Introduction: Acromegaly is a chronic disease resulting from increased secretion of growth hormone. The main reason of elevated GH concentration is pituitary adenoma that originates from somatotropic cells. As a consequence, several changes in the organism appear such as progressive deformation of the skeleton with enlargement of the skull, hands and feet, growth of soft tissues, bones and internal organs as well as many other systemic complications which are responsible for increased mortality in untreated patients. Case report: A 60-year-old patient was diagnosed with acromegaly due to the pituitary macroadenoma and associated hypopituitarism in the thyroid and gonadotropic axis 4 years ago. The disease was suspected in April 2016 by a rheumatologist, and then confirmed on the basis of hormonal tests in the Endocrinology Clinic (IGF1 - 754.7 ng/ml, N: 77-224; GH - 2.51 ng/ml, no inhibition in OGTT). The imaging examination revealed a pituitary macroadenoma with dimensions of 17x15x19 mm. The medical history revealed the characteristic symptoms of acromegaly like enlargement and deformation of the fingers, enlarged nose, excessive sweating and headaches for the last 12 years. There have been several studies investigating the complications of acromegaly that found abnormalities in the cardiovascular system, metabolic disorders (dyslipidemia, abnormal fasting glycaemia), arthropathies, sigmoid polyps and nodular goiter. Due to the patient's lack of consent to the surgical intervention, treatment with a somatostatin analogue was introduced. During 2-year therapy, the normalization of IGF-1 concentration was not achieved. In October 2018 patient completely abandoned therapy with somatostatin analogue. In 2019 the lack of control of acromegaly was confirmed. During hospitalization in 2020 the uncontrolled acromegaly was stated once again.
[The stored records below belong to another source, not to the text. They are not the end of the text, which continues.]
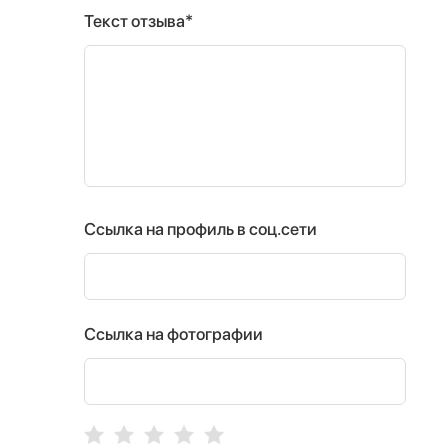
Текст отзыва*
Ссылка на профиль в соц.сети
Ссылка на фотографии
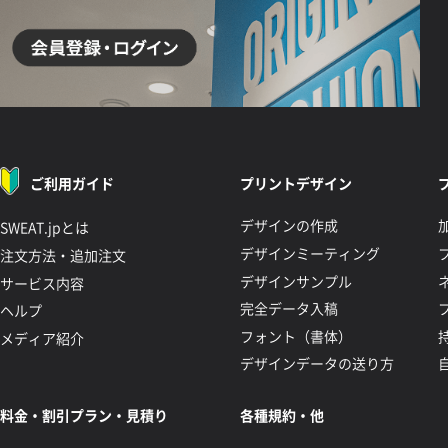
ご利用ガイド
プリントデザイン
デザインの作成
SWEAT.jpとは
デザインミーティング
注文方法・追加注文
デザインサンプル
サービス内容
完全データ入稿
ヘルプ
フォント（書体）
メディア紹介
デザインデータの送り方
料金・割引プラン・見積り
各種規約・他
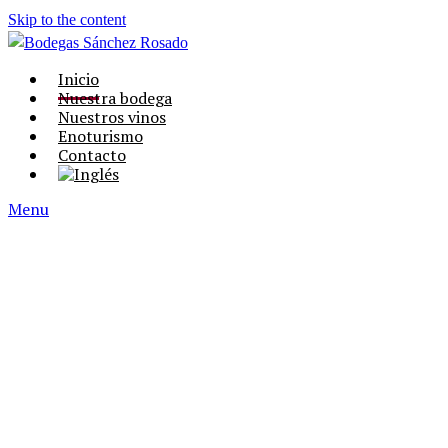
Skip to the content
Inicio
Nuestra bodega
Nuestros vinos
Enoturismo
Contacto
Menu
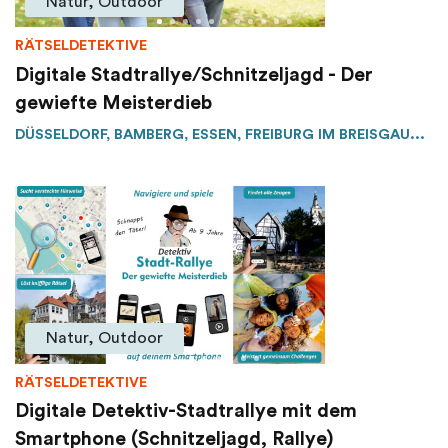
Natur, Outdoor
RÄTSELDETEKTIVE
Digitale Stadtrallye/Schnitzeljagd - Der
gewiefte Meisterdieb
DÜSSELDORF, BAMBERG, ESSEN, FREIBURG IM BREISGAU...
Natur, Outdoor
RÄTSELDETEKTIVE
Digitale Detektiv-Stadtrallye mit dem
Smartphone (Schnitzeljagd, Rallye)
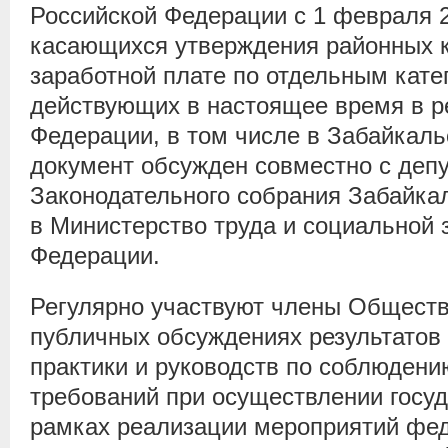
Российской Федерации с 1 февраля 20
касающихся утверждения районных 
заработной плате по отдельным кате
действующих в настоящее время в р
Федерации, в том числе в Забайкаль
документ обсужден совместно с деп
Законодательного собрания Забайкал
в Министерство труда и социальной
Федерации.
Регулярно участвуют члены Обществ
публичных обсуждениях результатов
практики и руководств по соблюдени
требований при осуществлении госуд
рамках реализации мероприятий фе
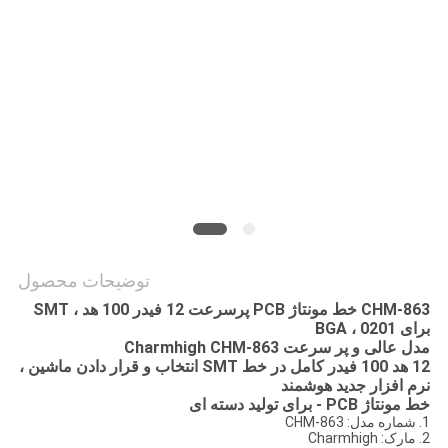
نقشه
سایت
سیاست
حفظ
حریم
خصوصی
توضیحات محصول
CHM-863 خط مونتاژ PCB پرسرعت 12 فیدر 100 هد ، SMT
برای BGA ، 0201
مدل عالی و پر سرعت Charmhigh CHM-863
12 هد 100 فیدر کامل در خط SMT انتخاب و قرار دادن ماشین ،
نرم افزار جدید هوشمند
خط مونتاژ PCB - برای تولید دسته ای
1. شماره مدل: CHM-863
2. مارک: Charmhigh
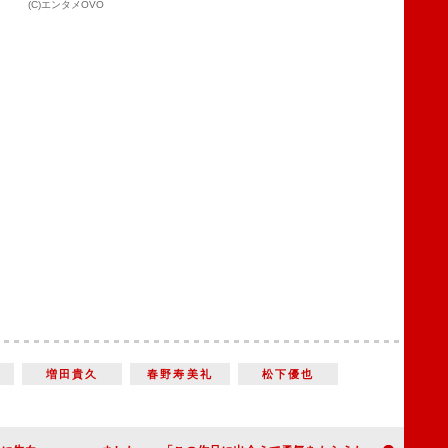
(C)エンタメOVO
増田貴久
春野寿美礼
松下優也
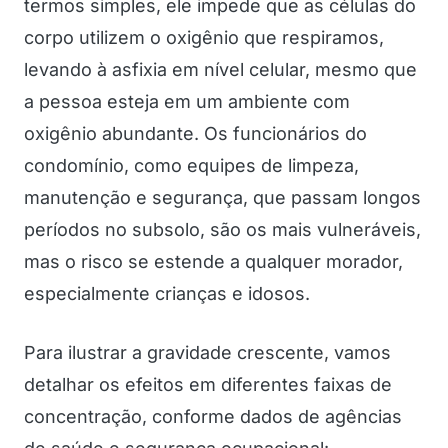
termos simples, ele impede que as células do
corpo utilizem o oxigênio que respiramos,
levando à asfixia em nível celular, mesmo que
a pessoa esteja em um ambiente com
oxigênio abundante. Os funcionários do
condomínio, como equipes de limpeza,
manutenção e segurança, que passam longos
períodos no subsolo, são os mais vulneráveis,
mas o risco se estende a qualquer morador,
especialmente crianças e idosos.
Para ilustrar a gravidade crescente, vamos
detalhar os efeitos em diferentes faixas de
concentração, conforme dados de agências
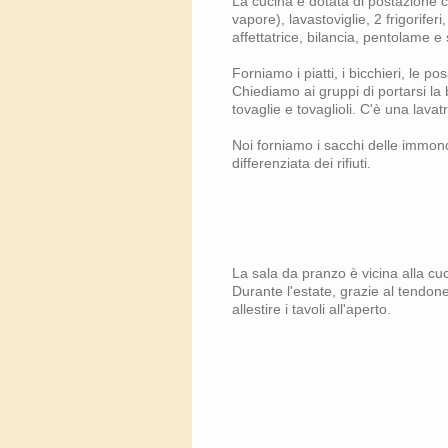
La cucina è dotata di postazione c
vapore), lavastoviglie, 2 frigorifer
affettatrice, bilancia, pentolame e 
Forniamo i piatti, i bicchieri, le po
Chiediamo ai gruppi di portarsi la
tovaglie e tovaglioli. C'è una lavat
Noi forniamo i sacchi delle immond
differenziata dei rifiuti.
La sala da pranzo è vicina alla cu
Durante l'estate, grazie al tendone
allestire i tavoli all'aperto.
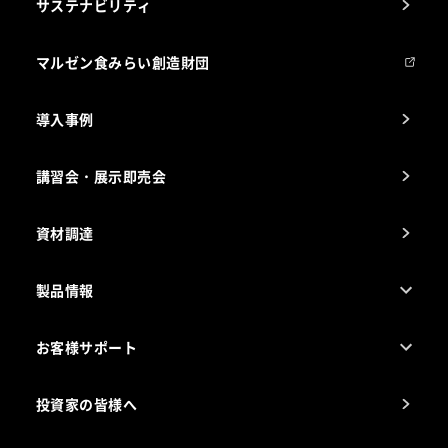
サステナビリティ
マルゼンについて
会社組織
マルゼン食みらい創造財団
会社の経歴
導入事例
製品の開発
納入実績例
講習会・展示即売会
事業所一覧
資材調達
製品情報
売れ筋5つ星製品
お客様サポート
カタログ一覧
厨房設計・施工のご相談（無料）
電気・ガス別厨房機器
投資家の皆様へ
コンサルテーションのご案内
The patient still does not consent to the surgical procedure to remove pituitary macroadenoma, however, he agreed for systematic re-treatment with a somatostatin analogue. Conclusions: Isolated pharmacological treatment doesn’t always allow for sufficient control of an illness. Effective treatment of acromegaly should consist of surgery as well as conservative treatment. The introductinon of both 2nd generation analogues and GH receptor antagonists in therapeutic programs makes effective pharmacological treatment possible.